Der Stollen im Kloster Mariahilf ist ein 49 Meter langer gemauerter unterirdischer Gang, der in offener Bauweise in einer Künette hergestellt wurde. Nach der Fertigstellung wurde die Künette aufgefüllt und mit Humus überdeckt. Höchstwahrscheinlich diente der Stollen zur Zuleitung von Wasser. Um die näheren Umstände zu klären, sind noch genauere Recherchen nötig.
Denkbar wäre eine Quelle bei einer Marienstatue im Innenhof des Klosters. In Linz – St. Margarethen findet sich bei der Mariahilf-Kapelle genau diese Situation: Ein aus einem Wasserstollen hergeleitetes Wasser floss bei der Marienstatue in ein Quellbecken und galt als heilkräftig. Die spannende Frage lautet, ob es in Mariahilf jemals ein als heilkräftig geltendes Quellwasser gegeben hat.
Zeitstellung: ca. 1600 bis ca. 1750/80

Das Kloster MariahilfZugang zum unterirdischen Gang Kloster Mariahilf

 

 

 

 

 

 

 

 

 

Minierstollen Veste Oberhaus

Der Miniestollen in der Veste Oberhaus ist ein 110 m langer aus dem Granit/Gneis herausgeprengter Stollen mit zwei Quergängen und zwei Seitenstollen. Er ist niedrig und nur gebückt begehbar, die Sprenglöcher sind deutlich erkennbar.
Die Anlage gilt als „Gegenminierstollen“ im Zuge des Festungsausbaus.
Zeitstellung: ca. 1700 bis 1750



 

 

 

 

 

 

 

 

 

Wasserstollen Veste Oberhaus
Der Wasserstollen (Kanat) ist 110 Meter lang und teilweise ausgemauert.

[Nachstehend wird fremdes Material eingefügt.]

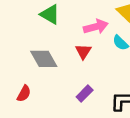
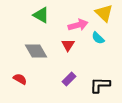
red semicircle: (24, 94) -> (20, 79), turned -88

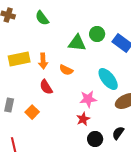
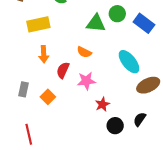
yellow rectangle: (19, 59) -> (38, 24), moved
orange arrow: (43, 61) -> (44, 54), moved
red semicircle: (46, 87) -> (63, 70), turned 56
pink star: (88, 99) -> (86, 81), moved

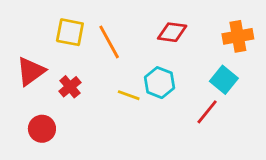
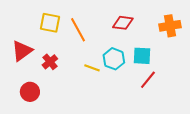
cyan square: (224, 80) -> (142, 56), moved, turned -36

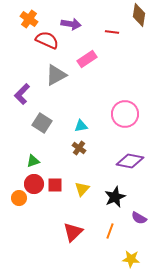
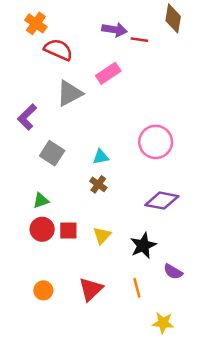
purple arrow: (71, 24) -> (114, 30), moved
orange circle: (19, 198) -> (43, 290), moved
orange line: (110, 231) -> (137, 288), turned -35

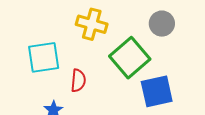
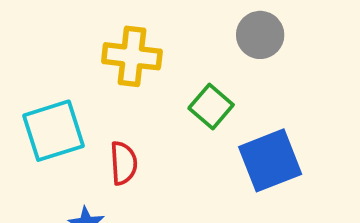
green square: (130, 58) -> (211, 106), size x0.6

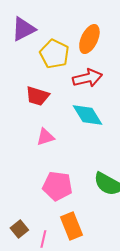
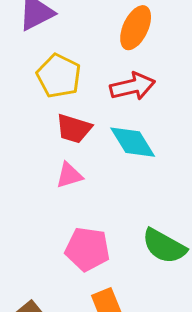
yellow pentagon: (54, 54) -> (59, 76), moved
red trapezoid: (37, 96) -> (74, 129), moved

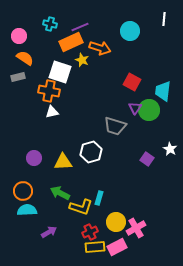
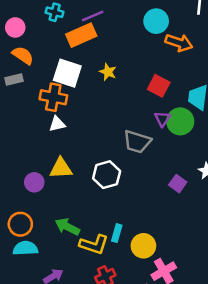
orange arrow: (100, 48) -> (179, 43), moved
yellow star: (82, 60) -> (108, 72), moved
yellow triangle: (63, 162) -> (61, 168), moved
yellow circle: (116, 222) -> (143, 246), moved

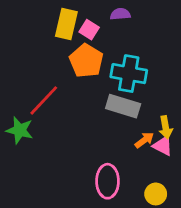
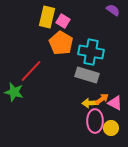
purple semicircle: (120, 14) -> (113, 10), moved, turned 40
yellow arrow: (166, 127) -> (90, 103), moved, turned 98
pink ellipse: (108, 181) -> (95, 121), moved
yellow circle: (156, 194) -> (111, 128), moved

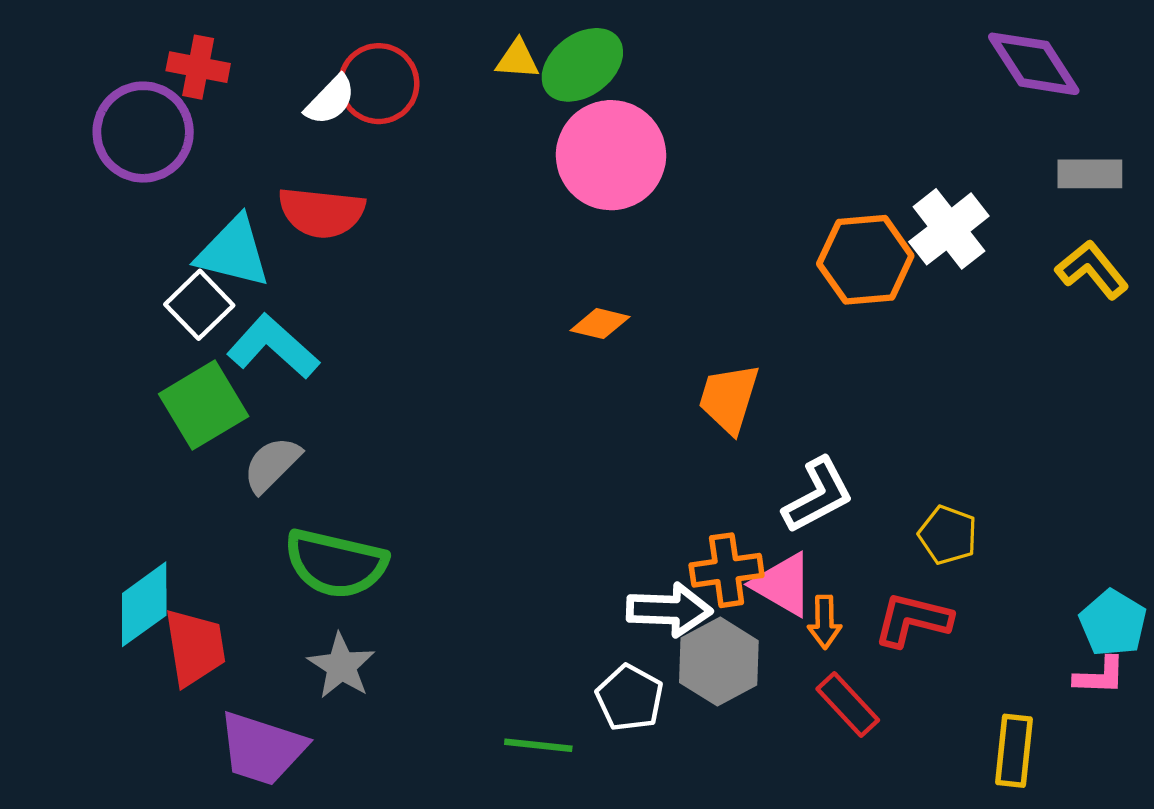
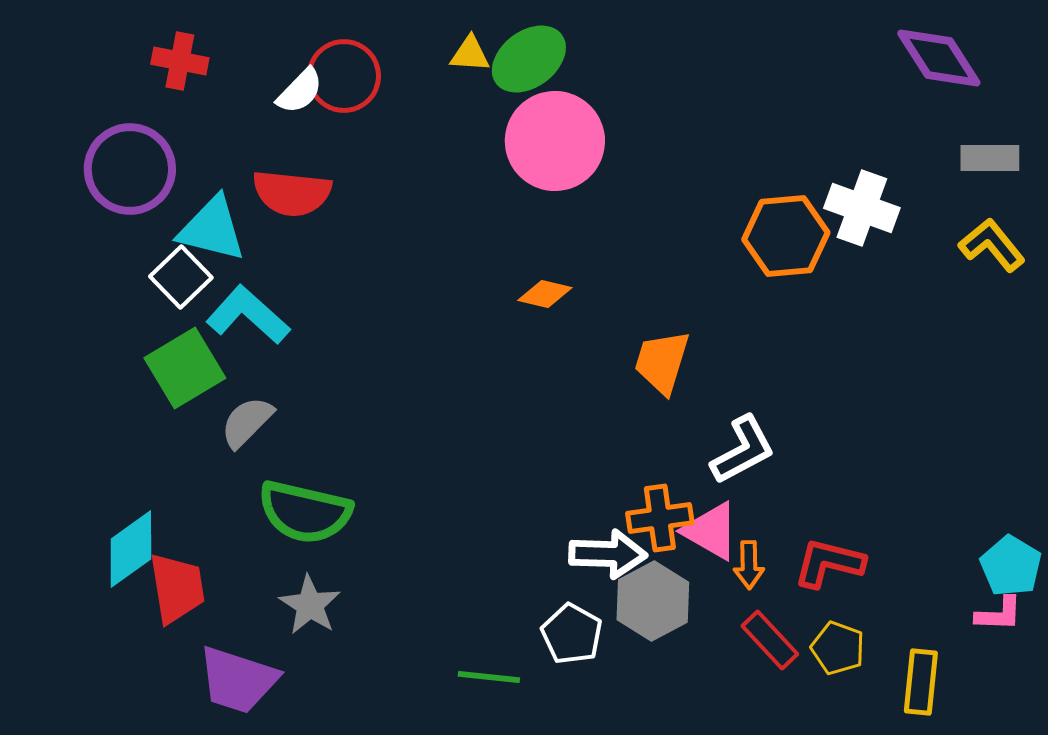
purple circle: (143, 132) -> (130, 169), moved
white cross: (949, 229) -> (862, 208), turned -32
yellow pentagon: (948, 535) -> (838, 648), moved

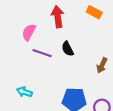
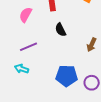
purple line: (42, 53) -> (29, 47), moved, turned -42

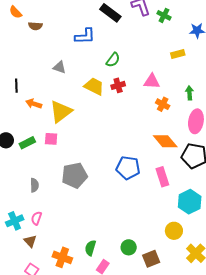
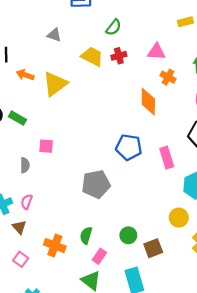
pink square: (51, 139) -> (46, 146), moved
orange diamond: (165, 141) -> (148, 102), moved, turned 40
green rectangle: (27, 143) -> (18, 118), turned 56
gray pentagon: (75, 175) -> (96, 184), moved

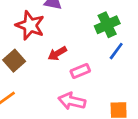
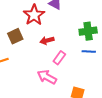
blue line: (116, 51) -> (89, 52), turned 40
pink rectangle: (80, 71) -> (59, 58), turned -48

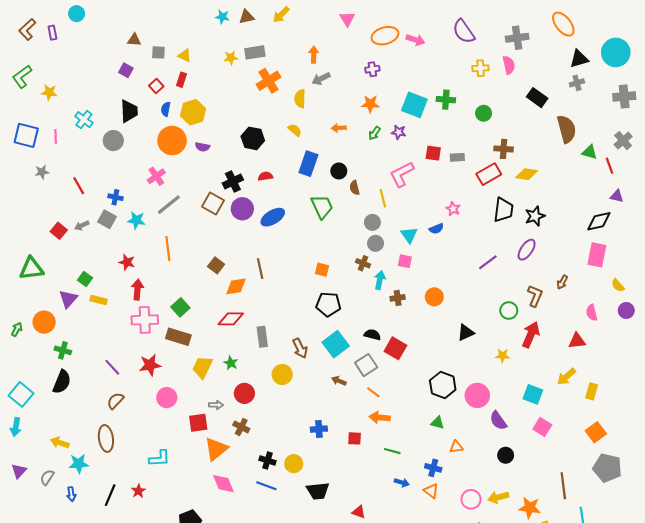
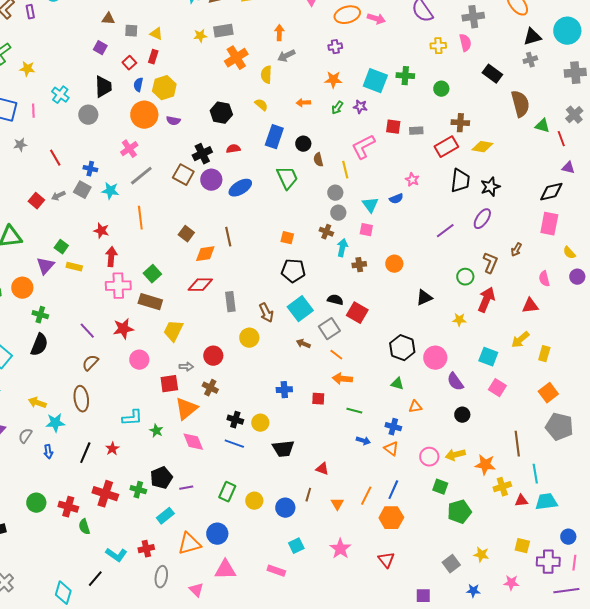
green star: (231, 363) -> (156, 431), moved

An den nicht ausgemauerten Teilen sind stellenweise sehr deutliche Pickelspuren vom händischen Vortrieb zu sehen. Bautechnisch besonders bemerkenswert ist der rückwärtige Abschnitt, weil hier die Sohle in einem zweiten Arbeitsschritt (nachträglich) abgesenkt wurde und Teile des Aushubs ganz hinten im Stollen gelagert wurden. Auch heute noch fließt ein kleines Rinnsal im Stollen, früher wurde die Burg von hier über eine Deichelleitung mit „Röhrlwasser“ versorgt.
Zeitstellung: ca. 1300 bis 1600;
etwas schwierig einzuordnen, eine mittelalterliche Erbauungszeit ist durchaus möglich, es gibt aber jedenfalls nachträgliche jüngere Einbauten (z.B. Sedimentbecken, Steingutrohre).